Look below and pull out each line with the word "Education".

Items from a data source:
* * *

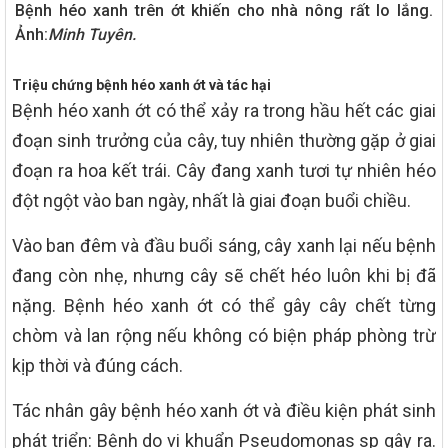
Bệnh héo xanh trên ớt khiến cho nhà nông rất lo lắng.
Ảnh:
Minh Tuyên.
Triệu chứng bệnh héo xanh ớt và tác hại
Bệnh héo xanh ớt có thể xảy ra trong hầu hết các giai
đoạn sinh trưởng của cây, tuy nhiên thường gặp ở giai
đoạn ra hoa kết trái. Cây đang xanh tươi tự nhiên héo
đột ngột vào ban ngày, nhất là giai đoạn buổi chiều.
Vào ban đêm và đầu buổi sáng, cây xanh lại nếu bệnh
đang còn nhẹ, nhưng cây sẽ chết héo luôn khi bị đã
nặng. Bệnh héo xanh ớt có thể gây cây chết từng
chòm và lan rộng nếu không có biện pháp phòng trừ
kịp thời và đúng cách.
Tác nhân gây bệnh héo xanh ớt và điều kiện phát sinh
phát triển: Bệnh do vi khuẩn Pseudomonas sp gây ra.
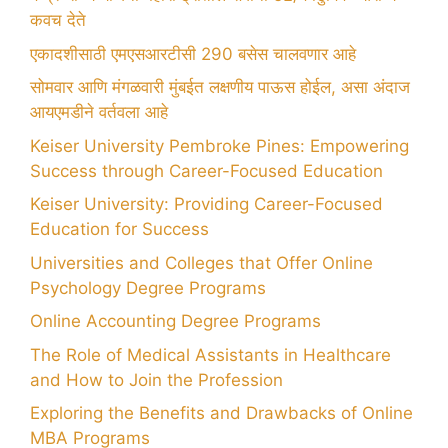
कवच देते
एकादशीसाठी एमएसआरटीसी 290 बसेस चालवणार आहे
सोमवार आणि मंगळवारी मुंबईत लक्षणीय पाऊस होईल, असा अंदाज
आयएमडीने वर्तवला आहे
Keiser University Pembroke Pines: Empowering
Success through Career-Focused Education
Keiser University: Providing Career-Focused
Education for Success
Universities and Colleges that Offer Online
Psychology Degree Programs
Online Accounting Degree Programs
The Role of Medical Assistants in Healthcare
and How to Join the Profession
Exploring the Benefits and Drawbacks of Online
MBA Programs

* * *

Exercise response:
Success through Career-Focused Education
Education for Success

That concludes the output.